Consider the following example:
-text "input/text/simple/" -query "input/query/simple.txt" -results actual/search-exact-simple.json -threads 3
The above arguments behave the same as project 2, except use 3
worker threads in a work queue to multithread. For v3.0 releases, this should multithread building only. For v3.1+ releases, this should multithread both building and searching.
-text "input/text/simple/" -query "input/query/simple.txt" -results actual/search-exact-simple.json -threads
The above arguments are nearly the same, except use the default of 5
worker threads.
-text "input/text/simple/" -query "input/query/simple.txt" -threads
The above arguments are similar, except it does NOT produce any file output. The code should still build the index and calculate the search results! This is important for benchmarking your code.
-text "input/text/simple/" -query "input/query/simple.txt" -results actual/search-exact-simple.json
This should behave exactly the same as project 2, using single-threading without any worker threads.
Getting Started
The following sections may be useful for getting started on this project.

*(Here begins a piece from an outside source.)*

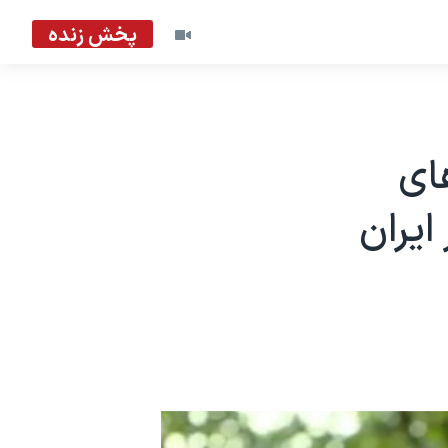
پخش زنده
ای
یران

You should NOT wait until you have covered all of the associated homework assignments and lecture content to start the project. You should develop the project iteratively as you progress throughout the semester, integrating concepts one at a time into your project code.
Related Content
The following homework assignments and lectures may be useful for this project:
-
The LoggerSetup homework is useful for learning how to set up and configure
log4j2
, which will be helpful when it comes to debugging multithreaded code. -
The MultiReaderLock homework is useful for creating a custom-made conditional read/write lock. The conditional lock class can be used directly for your project. It also illustrates how to use a conditional lock to make a data structure class thread-safe.
-
The PrimeFinder homework is useful for creating a work queue that tracks pending work. This work queue class can be used directly for your project. It also illustrates how to use this work queue and create tasks for non-recursive problems.
-
The synchronization lecture code illustrates how to use a conditional read/write lock to make a data structure class thread-safe.
-
The work queues lecture code illustrates how to use a work queue and create tasks for recursive problems. If your approach is not recursive, this example might not be helpful for this project.

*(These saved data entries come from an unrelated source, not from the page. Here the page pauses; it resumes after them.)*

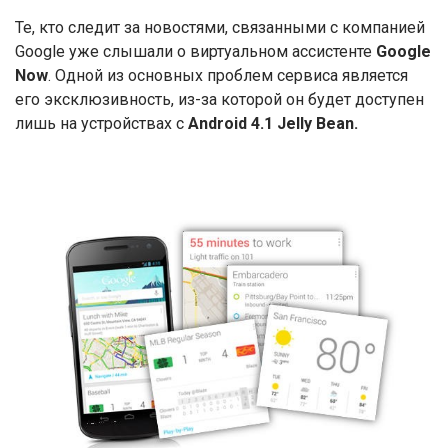
Те, кто следит за новостями, связанными с компанией
Google уже слышали о виртуальном ассистенте
Google
Now
. Одной из основных проблем сервиса является
его эксклюзивность, из-за которой он будет доступен
лишь на устройствах с
Android 4.1 Jelly Bean.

You can modify homework assignments and lecture code as necessary for this project. However, make sure your code is passing all of the tests and you understand the concepts before using the code.
Suggestions
Do not start on this project until you understand the multithreading code shown in class. If you are stuck on the code shown in class, we are here to help!

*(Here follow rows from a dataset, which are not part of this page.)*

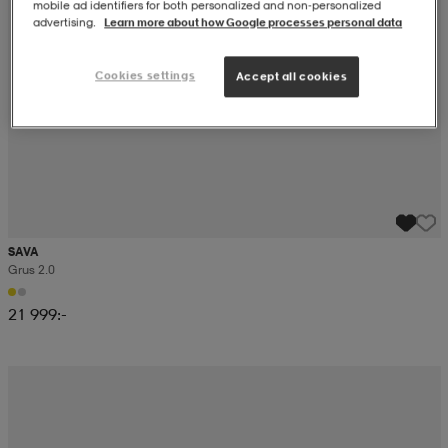
mobile ad identifiers for both personalized and non‑personalized
advertising.
Learn more about how Google processes personal data
Cookies settings
Accept all cookies
SAVA
Grus 2.0
21 999:-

Your goal should be to get to testable code as quickly as possible first, and then developing iteratively to pass the functionality tests. One possible breakdown of tasks are:
-
Configure
log4j2
add debug messages in your code. Once you are certain a class is working, disable debug messages for that class in yourlog4j2.xml
configuration file. -
Extend your previous inverted index to create a thread-safe version using a custom-made conditional read/write lock.
-
Create new code to build the index using a work queue (creating one task per file). Make sure your code still passes the tests.
-
Test your code in a multitude of settings and with different numbers of threads. Some issues will only come up occasionally, or only on certain systems.
-
Test your code with logging enabled. Then, test your code with logging completely disabled. Your code will run faster without logging, which sometimes causes some concurrency problems.
Do not worry about efficiency until after your first code review.
It is important to get started early so you have plenty of time to think about how you want to approach the project and start coding iteratively. Planning to complete the code in too large of a chunk is a recipe to get stuck and fall behind!